On a related note, here's another great hoax: "Metallica are suing independant Canadian rockers Unfaith over what they call "unsanctioned usage of two chords [Metallica] have been using since 1982 : E and F".

Monday, July 21, 2003

hawa: all air, mostly hot

Guddu Dhanoa adopts a simple formula for Hawa: Take The Entity (which features a hitherto unexplored idea in Bollywood: a woman being physically violated by an unseen spirit) and Poltergeist (as a source for some cheap attempts at exorcism and also for ideas to explain why all this is happening). Mix in some dumb add-ons: (1) using some bad CGI for scenes involving flying bats (2) using some bad CGI to actually show the entity (This is strict BOO! Anyone making good horror movies knows that the unseen is more often scarier than the seen. In this case, every time we see the 'entity' it's time to hit the floor laughing) (3) using some stupid ideas and more bad CGI to include a humane spirit (who looks like a cheap Santa Claus) in the climax (4) Using Shahbaaz Khan to play a shrink (although marginally better than his brief turn in Khwahish, SK still invokes titters). Ironically, the sincerity of the protagonists (Barbara Hershey in The Entity and Tabu in Hawa) is what adds some decency to the proceedings and keeps you from going completely overboard with laughter. Some reviewers (like rediff) have praised Tabu's performance. To say that she had much to do in the acting department is ridiculous. Guddu Dhanoa has been a director of Deol vehicles, and clearly lacks the sensitivity and intelligence required to even float a flick of this kind. He thus can offer no input to Tabu's histrionics. Left to her own devices, Tabu does perform commendably, but she is clearly an actress who requires more exposure to directors who tap the resources of their cast (like her mentor Gulzar). But, to give her due credit, anyone else in that part, who have made Hawa look like a blast of bad air. And yes, before I forget, the child actors who play her daughters, are irritating -- no sympathy when one of them is kidnapped (a la Carol Anne in Poltergeist). Also watch out for the hilarious exorcist who mouths lines in a crazy anti-entity mantra, transitioning from some bad English lines to some terrible Hindi lines. The DVD is another example of bad mastering -- poor contrast, colour and shadows.

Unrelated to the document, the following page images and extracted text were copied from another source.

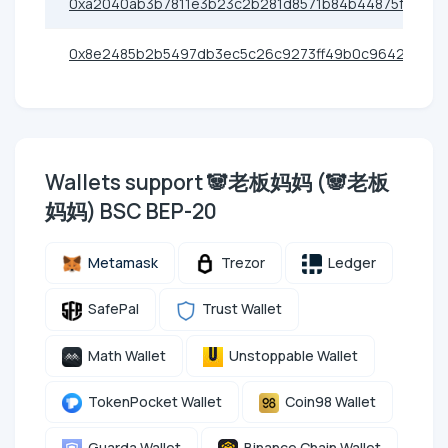
0xa2040ab3b7811e3b23c2b281d8571b84b44875fb
0x8e2485b2b5497db3ec5c26c9273ff49b0c9642d0
Wallets support 🐼老板妈妈 (🐼老板
妈妈) BSC BEP-20
Metamask
Trezor
Ledger
SafePal
Trust Wallet
Math Wallet
Unstoppable Wallet
TokenPocket Wallet
Coin98 Wallet
Guarda Wallet
Binance Chain Wallet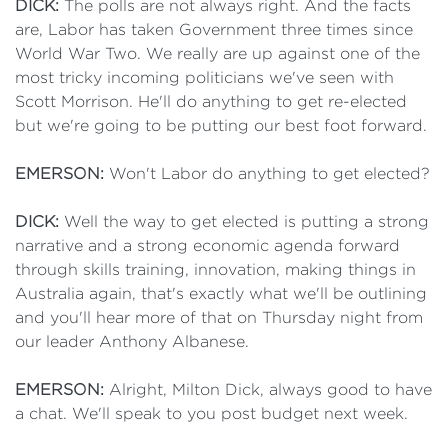
DICK:
The polls are not always right. And the facts
are, Labor has taken Government three times since
World War Two. We really are up against one of the
most tricky incoming politicians we've seen with
Scott Morrison. He'll do anything to get re-elected
but we're going to be putting our best foot forward.
EMERSON:
Won't Labor do anything to get elected?
DICK:
Well the way to get elected is putting a strong
narrative and a strong economic agenda forward
through skills training, innovation, making things in
Australia again, that's exactly what we'll be outlining
and you'll hear more of that on Thursday night from
our leader Anthony Albanese.
EMERSON:
Alright, Milton Dick, always good to have
a chat. We'll speak to you post budget next week.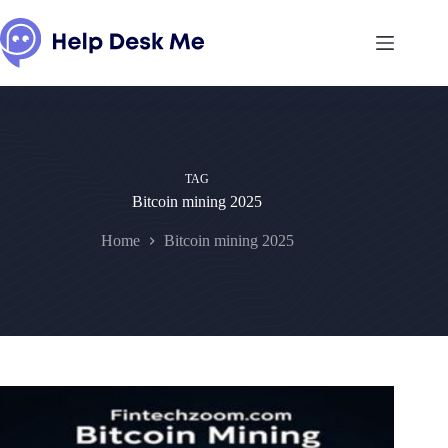
Skip
to
content
TAG
Bitcoin mining 2025
Home
Bitcoin mining 2025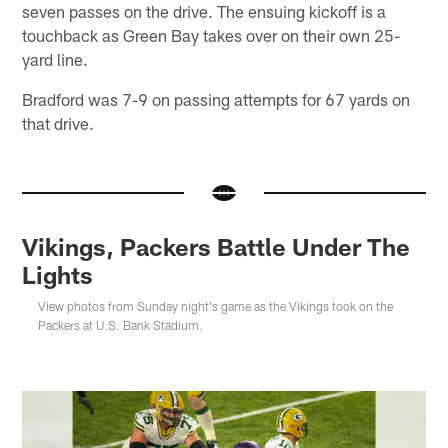
seven passes on the drive. The ensuing kickoff is a
touchback as Green Bay takes over on their own 25-
yard line.
Bradford was 7-9 on passing attempts for 67 yards on
that drive.
Vikings, Packers Battle Under The
Lights
View photos from Sunday night's game as the Vikings took on the
Packers at U.S. Bank Stadium.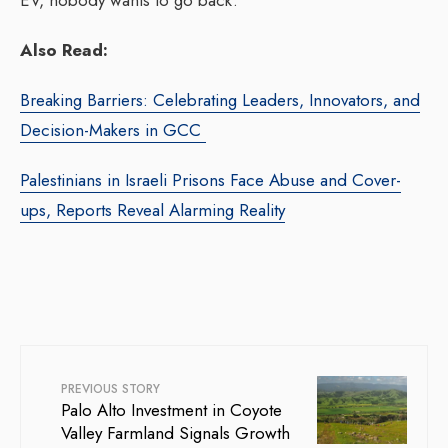
EV, nobody wants to go back.
Also Read:
Breaking Barriers: Celebrating Leaders, Innovators, and
Decision-Makers in GCC
Palestinians in Israeli Prisons Face Abuse and Cover-
ups, Reports Reveal Alarming Reality
PREVIOUS STORY
Palo Alto Investment in Coyote
Valley Farmland Signals Growth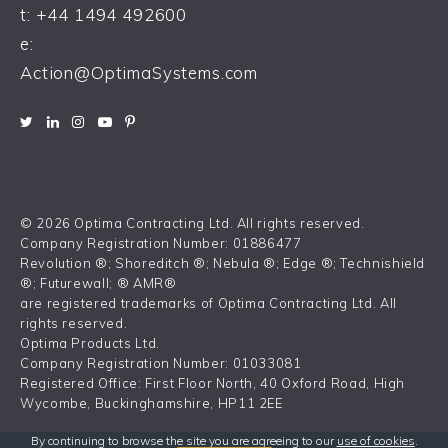
t:
+44 1494 492600
e:
Action@OptimaSystems.com
© 2026 Optima Contracting Ltd. All rights reserved.
Company Registration Number: 01886477
Revolution ®; Shoreditch ®; Nebula ®; Edge ®; Technishield
®; Futurewall; ® AMR®
are registered trademarks of Optima Contracting Ltd. All
rights reserved.
Optima Products Ltd.
Company Registration Number: 01033081
Registered Office: First Floor North, 40 Oxford Road, High
Wycombe, Buckinghamshire, HP11 2EE
By continuing to browse the site you are agreeing to our
use of cookies
.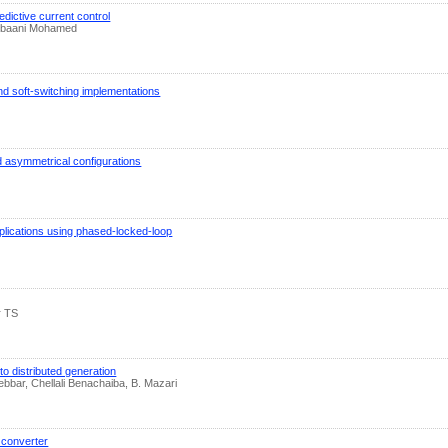
dictive current control
hebaani Mohamed
nd soft-switching implementations
nd asymmetrical configurations
pplications using phased-locked-loop
r TS
 distributed generation
ar, Chellali Benachaiba, B. Mazari
 converter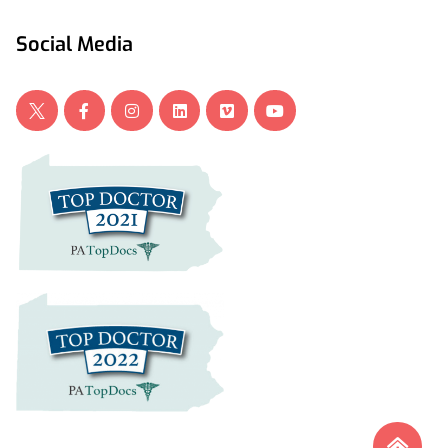
Social Media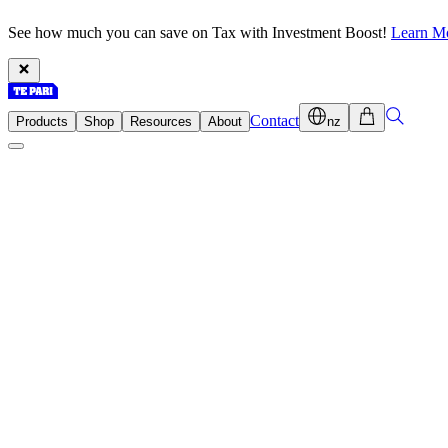
See how much you can save on Tax with Investment Boost!
Learn M
Contact
Products
Shop
Resources
About
nz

* Shot in Kulu and Manali in a record 40 days

* There are credits for Sameer (Lyrics) and Dilip Sen-Sameer Sen (Music). However, there are no songs in the film

Saturday, July 19, 2003

all about walking english ... namak halaal: the prakash mehra pattern

Caught Namak Halaal (again!) yesterday evening. The film is still fun, despite it's strict adherence to the entertainment formula of the 80s (complete with some rather tame innuendo). Since I caught Sharaabi (which was made a few years later) only a couple of days ago, the similarities between the two movies are rather clear:

* There are a lot of common members in the cast: The Big B (needless to say), Om Prakash. Smita Patil (who had a special appearance in Sharaabi) made her big commercial splash (no pun intended) with this film, complete with a helluva rain song.

* The 13th seems to have had a lot of impact on the plots of the two films (which were probably written around the same time). In Sharaabi, it's Vicky (Big B)'s birthday and sets the stage for the wonderful i.ntehaa.N ho gayii. In Namak Halaal, it's Raja (Shashi)'s birthday. Both characters refer to it as being a manahuus din too.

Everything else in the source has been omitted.